*Action item*:
Start your answer with the line containing "DSV has similar" and end it with the last line of the records below, retyping every line between exactly and adding nothing.

*Given information*:
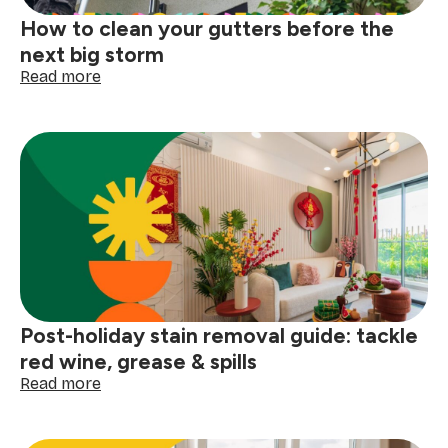
How to clean your gutters before the
next big storm
:
Read more
How
to
clean
your
gutters
before
the
next
big
storm
Post-holiday stain removal guide: tackle
red wine, grease & spills
:
Read more
Post-
holiday
stain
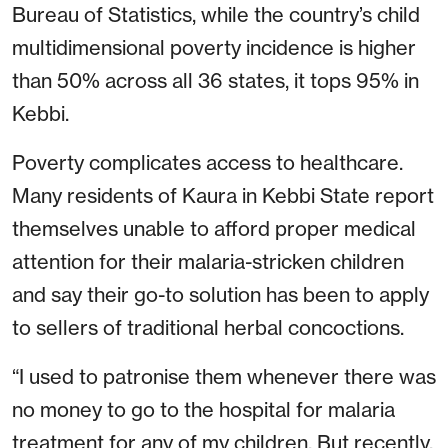
Bureau of Statistics, while the country’s child
multidimensional poverty incidence is higher
than 50% across all 36 states, it tops 95% in
Kebbi.
Poverty complicates access to healthcare.
Many residents of Kaura in Kebbi State report
themselves unable to afford proper medical
attention for their malaria-stricken children
and say their go-to solution has been to apply
to sellers of traditional herbal concoctions.
“I used to patronise them whenever there was
no money to go to the hospital for malaria
treatment for any of my children. But recently,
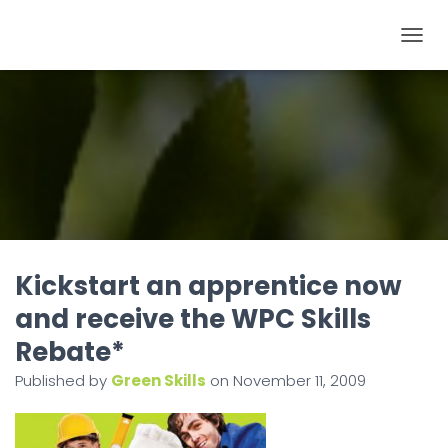
T
O
G
G
L
E
N
A
V
I
Kickstart an apprentice now
G
and receive the WPC Skills
A
Rebate*
T
I
Published by
Green Skills
on
November 11, 2009
O
N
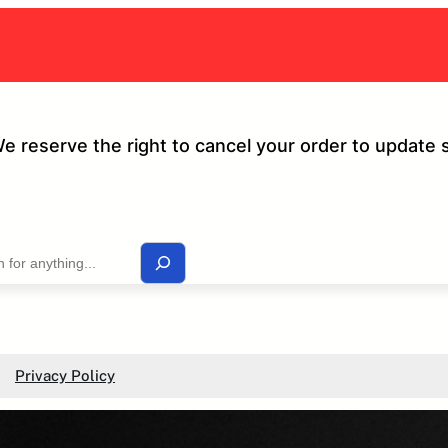
We reserve the right to cancel your order to update 
Privacy Policy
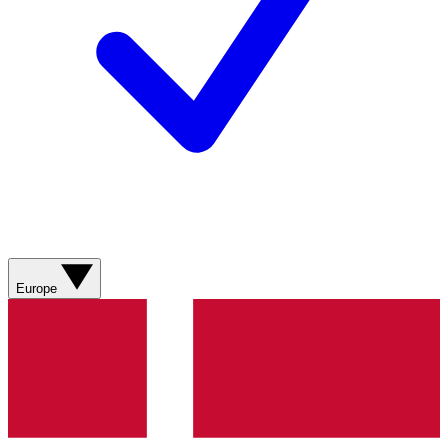
Europe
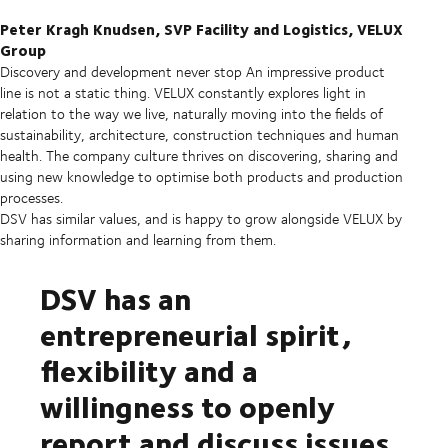
Peter Kragh Knudsen, SVP Facility and Logistics, VELUX
Group
Discovery and development never stop
An impressive product
line is not a static thing. VELUX constantly explores light in
relation to the way we live, naturally moving into the fields of
sustainability, architecture, construction techniques and human
health. The company culture thrives on discovering, sharing and
using new knowledge to optimise both products and production
processes.
DSV has similar values, and is happy to grow alongside VELUX by
sharing information and learning from them.
DSV has an
entrepreneurial spirit,
flexibility and a
willingness to openly
report and discuss issues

*Answer section*:
DSV has similar values, and is happy to grow alongside VELUX by
sharing information and learning from them.
DSV has an
entrepreneurial spirit,
flexibility and a
willingness to openly
report and discuss issues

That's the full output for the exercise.